[Supplied data]
══════════
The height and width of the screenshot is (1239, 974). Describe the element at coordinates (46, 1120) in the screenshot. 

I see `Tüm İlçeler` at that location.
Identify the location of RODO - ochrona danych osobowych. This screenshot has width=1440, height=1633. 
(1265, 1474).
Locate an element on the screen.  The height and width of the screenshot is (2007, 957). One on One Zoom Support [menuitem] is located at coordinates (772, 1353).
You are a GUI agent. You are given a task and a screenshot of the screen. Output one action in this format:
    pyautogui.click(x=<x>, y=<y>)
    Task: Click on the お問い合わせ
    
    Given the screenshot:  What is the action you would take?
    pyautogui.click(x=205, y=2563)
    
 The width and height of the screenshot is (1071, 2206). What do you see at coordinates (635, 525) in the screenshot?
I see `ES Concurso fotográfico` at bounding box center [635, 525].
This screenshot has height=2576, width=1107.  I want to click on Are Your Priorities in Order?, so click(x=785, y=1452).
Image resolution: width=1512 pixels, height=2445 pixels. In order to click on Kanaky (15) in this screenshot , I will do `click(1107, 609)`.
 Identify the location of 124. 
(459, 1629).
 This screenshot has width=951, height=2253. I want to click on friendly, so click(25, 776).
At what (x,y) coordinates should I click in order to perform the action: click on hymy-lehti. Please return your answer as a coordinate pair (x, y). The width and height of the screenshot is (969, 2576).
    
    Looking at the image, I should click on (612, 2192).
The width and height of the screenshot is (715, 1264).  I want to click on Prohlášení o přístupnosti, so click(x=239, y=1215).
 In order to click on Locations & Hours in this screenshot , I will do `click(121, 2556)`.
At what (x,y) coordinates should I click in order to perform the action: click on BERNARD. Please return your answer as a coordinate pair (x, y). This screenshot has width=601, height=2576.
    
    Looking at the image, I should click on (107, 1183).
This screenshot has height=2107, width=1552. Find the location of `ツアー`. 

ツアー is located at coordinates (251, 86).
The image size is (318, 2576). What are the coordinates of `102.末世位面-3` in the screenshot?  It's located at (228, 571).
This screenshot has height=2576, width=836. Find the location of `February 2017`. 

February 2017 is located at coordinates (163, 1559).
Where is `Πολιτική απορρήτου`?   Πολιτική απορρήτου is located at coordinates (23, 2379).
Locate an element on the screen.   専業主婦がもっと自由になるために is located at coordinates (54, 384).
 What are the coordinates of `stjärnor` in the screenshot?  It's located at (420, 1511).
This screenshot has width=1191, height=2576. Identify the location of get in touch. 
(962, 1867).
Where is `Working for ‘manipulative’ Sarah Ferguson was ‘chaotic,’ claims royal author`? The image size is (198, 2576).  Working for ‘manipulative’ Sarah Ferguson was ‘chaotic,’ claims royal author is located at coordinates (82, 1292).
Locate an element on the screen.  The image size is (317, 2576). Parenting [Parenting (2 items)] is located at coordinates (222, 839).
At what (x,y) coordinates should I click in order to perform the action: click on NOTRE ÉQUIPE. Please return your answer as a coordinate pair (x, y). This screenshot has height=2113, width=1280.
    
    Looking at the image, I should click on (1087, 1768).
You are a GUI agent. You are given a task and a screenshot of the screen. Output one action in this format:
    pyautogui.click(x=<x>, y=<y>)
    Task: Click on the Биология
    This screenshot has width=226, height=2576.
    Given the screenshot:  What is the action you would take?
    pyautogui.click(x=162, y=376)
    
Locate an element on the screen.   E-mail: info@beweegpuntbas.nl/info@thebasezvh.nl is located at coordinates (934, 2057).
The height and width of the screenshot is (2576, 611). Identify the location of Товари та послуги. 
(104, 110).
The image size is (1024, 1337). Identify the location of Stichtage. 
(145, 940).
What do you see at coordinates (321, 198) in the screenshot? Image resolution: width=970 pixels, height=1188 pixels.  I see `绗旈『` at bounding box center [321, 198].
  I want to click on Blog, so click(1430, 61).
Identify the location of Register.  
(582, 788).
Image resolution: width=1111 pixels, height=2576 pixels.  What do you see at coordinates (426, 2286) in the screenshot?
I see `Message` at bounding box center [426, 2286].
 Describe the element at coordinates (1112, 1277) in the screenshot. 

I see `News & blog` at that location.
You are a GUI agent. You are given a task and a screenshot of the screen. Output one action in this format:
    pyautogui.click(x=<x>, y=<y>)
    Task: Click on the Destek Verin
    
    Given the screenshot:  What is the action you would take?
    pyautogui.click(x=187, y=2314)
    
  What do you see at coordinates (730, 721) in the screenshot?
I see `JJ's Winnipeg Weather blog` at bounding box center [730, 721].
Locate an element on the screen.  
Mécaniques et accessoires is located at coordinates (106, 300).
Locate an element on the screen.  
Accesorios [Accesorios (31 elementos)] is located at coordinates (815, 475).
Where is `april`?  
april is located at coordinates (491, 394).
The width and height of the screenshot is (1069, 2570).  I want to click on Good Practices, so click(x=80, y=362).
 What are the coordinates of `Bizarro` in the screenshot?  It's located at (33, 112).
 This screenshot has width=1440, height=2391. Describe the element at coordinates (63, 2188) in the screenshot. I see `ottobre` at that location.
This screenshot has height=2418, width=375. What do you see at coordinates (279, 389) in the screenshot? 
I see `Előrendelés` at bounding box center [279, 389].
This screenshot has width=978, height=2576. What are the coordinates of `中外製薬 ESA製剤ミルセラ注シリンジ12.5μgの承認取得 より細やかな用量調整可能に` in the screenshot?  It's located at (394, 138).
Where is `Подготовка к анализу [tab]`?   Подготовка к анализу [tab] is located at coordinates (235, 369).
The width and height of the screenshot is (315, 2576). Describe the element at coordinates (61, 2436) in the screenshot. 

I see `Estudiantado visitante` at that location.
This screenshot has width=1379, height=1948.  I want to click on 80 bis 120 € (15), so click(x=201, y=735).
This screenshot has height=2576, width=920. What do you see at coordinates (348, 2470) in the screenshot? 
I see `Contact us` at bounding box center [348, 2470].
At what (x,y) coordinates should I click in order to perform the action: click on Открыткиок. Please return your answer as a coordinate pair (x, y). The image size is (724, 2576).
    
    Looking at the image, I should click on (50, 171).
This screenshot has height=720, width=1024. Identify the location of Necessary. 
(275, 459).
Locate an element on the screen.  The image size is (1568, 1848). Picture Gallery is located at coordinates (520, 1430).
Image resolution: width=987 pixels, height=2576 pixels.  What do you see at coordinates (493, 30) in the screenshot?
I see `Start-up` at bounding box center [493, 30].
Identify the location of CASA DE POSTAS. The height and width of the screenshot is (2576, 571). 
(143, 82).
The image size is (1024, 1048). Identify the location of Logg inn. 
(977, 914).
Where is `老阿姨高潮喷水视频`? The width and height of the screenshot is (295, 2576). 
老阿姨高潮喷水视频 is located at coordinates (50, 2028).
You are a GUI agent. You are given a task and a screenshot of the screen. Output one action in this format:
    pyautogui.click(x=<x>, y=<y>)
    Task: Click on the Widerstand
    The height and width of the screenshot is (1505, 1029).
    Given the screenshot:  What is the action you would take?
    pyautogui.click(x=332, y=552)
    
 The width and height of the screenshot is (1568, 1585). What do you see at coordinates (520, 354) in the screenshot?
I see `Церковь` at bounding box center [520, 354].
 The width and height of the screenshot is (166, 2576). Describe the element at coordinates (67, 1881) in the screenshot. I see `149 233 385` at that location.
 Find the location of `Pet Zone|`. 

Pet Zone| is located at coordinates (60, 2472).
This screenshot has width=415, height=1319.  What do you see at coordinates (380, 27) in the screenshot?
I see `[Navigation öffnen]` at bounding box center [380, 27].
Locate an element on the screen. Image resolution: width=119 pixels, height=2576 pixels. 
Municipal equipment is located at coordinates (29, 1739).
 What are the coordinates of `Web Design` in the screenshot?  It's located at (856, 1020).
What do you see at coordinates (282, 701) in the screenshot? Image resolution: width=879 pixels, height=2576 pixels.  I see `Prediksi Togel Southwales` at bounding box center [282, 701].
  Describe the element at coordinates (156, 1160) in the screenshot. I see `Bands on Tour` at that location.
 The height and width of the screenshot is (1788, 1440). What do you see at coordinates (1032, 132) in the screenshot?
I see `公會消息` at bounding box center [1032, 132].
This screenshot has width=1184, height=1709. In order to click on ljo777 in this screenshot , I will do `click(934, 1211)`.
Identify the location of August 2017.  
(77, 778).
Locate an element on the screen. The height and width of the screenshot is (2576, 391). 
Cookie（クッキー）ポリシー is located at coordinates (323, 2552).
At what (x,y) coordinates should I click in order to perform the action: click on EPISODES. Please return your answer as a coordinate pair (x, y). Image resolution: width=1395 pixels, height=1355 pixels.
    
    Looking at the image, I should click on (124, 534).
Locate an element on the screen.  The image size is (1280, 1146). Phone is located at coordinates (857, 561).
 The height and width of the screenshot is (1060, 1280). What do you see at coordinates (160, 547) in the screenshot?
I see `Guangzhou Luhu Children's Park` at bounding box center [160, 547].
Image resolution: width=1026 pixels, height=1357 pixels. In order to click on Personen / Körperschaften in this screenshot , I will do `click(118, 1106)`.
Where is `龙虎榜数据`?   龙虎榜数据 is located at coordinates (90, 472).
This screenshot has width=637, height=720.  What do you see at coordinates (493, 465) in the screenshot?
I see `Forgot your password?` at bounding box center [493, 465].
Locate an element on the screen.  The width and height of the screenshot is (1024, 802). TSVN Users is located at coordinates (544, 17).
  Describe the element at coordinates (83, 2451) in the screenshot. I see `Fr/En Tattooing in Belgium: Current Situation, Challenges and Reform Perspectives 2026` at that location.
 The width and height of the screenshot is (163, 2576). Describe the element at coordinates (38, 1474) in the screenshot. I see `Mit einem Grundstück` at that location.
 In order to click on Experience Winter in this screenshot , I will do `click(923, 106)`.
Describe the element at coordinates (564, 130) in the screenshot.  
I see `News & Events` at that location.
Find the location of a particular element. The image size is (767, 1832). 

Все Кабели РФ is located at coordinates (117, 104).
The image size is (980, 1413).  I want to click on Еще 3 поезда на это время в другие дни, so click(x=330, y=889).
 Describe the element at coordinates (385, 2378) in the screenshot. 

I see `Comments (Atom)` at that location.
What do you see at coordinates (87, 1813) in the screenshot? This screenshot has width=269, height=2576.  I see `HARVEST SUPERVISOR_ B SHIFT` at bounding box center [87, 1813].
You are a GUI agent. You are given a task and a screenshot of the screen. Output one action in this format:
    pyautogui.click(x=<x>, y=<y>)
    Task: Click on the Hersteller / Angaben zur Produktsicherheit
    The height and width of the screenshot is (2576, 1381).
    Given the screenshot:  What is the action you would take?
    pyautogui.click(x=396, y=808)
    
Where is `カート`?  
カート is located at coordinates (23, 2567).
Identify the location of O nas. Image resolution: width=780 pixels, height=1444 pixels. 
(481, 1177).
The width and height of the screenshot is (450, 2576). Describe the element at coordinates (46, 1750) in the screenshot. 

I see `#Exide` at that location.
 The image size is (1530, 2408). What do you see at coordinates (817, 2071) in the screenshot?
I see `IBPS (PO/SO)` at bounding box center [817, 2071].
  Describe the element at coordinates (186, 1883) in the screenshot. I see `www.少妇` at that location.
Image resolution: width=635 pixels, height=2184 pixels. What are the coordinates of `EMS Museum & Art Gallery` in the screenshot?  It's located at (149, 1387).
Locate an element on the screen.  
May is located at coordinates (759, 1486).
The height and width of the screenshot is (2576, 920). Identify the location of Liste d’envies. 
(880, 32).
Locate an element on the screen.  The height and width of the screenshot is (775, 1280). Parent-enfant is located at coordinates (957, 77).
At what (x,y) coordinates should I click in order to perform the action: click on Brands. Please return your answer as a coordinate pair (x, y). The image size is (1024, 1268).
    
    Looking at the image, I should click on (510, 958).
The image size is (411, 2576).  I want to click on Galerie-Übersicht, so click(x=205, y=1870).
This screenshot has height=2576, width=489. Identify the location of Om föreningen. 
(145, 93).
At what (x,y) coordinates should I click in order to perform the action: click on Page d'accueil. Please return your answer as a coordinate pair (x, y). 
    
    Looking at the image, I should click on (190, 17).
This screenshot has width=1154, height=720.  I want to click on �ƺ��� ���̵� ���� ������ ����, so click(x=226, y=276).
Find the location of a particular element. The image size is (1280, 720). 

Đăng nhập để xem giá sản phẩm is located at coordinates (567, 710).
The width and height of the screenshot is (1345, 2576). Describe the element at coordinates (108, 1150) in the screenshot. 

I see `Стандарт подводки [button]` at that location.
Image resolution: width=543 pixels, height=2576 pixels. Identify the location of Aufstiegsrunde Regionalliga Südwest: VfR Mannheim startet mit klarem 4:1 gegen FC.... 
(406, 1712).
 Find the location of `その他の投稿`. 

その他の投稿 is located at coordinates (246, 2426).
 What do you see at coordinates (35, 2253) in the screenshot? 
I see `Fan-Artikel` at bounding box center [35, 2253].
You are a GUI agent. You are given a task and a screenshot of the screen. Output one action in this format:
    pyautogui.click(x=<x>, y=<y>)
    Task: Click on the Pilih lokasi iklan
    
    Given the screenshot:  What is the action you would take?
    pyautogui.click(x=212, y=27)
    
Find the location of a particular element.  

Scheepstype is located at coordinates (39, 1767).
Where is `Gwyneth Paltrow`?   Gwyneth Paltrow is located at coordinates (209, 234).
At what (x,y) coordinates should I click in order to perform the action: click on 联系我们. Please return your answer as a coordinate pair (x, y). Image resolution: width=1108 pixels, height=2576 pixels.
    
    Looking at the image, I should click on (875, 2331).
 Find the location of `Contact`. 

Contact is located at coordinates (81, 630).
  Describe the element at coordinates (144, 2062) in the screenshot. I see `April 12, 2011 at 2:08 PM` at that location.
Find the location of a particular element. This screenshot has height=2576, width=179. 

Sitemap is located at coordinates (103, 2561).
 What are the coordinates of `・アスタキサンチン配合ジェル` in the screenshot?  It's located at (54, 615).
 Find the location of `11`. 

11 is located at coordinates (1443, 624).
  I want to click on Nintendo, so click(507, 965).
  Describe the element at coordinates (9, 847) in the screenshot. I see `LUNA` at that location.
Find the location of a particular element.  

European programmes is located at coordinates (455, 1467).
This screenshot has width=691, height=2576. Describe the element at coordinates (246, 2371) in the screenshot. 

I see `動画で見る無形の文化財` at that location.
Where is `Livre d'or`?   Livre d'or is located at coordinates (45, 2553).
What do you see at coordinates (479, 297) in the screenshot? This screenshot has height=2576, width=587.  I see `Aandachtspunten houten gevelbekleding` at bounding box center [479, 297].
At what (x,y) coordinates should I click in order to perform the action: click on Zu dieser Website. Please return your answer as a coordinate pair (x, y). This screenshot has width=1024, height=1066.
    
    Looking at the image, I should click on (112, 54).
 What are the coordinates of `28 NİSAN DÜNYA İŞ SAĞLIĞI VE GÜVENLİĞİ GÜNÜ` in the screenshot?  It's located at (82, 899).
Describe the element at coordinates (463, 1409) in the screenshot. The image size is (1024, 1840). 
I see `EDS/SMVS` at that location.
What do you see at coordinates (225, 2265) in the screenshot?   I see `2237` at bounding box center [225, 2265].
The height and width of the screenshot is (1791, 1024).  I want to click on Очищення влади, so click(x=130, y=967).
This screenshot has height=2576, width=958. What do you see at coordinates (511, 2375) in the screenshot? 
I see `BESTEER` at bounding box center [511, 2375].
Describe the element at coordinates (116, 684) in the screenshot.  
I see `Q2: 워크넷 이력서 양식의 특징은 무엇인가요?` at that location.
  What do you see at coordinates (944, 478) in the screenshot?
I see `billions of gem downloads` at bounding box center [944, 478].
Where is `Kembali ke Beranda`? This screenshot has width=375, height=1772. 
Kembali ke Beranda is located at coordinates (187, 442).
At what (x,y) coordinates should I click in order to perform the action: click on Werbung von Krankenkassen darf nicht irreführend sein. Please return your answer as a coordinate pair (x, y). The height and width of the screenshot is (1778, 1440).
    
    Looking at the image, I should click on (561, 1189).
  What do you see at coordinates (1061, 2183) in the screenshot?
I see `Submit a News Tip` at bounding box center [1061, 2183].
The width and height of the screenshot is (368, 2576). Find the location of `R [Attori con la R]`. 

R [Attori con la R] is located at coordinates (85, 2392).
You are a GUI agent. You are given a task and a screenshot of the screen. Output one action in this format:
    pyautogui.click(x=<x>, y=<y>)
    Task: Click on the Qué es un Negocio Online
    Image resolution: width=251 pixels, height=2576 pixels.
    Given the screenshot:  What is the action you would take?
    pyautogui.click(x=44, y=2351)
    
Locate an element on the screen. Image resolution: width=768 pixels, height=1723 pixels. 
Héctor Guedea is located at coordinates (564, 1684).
══════════
[Work instruction] Say only the number of lines above holding "Gallery".

[Task result] 2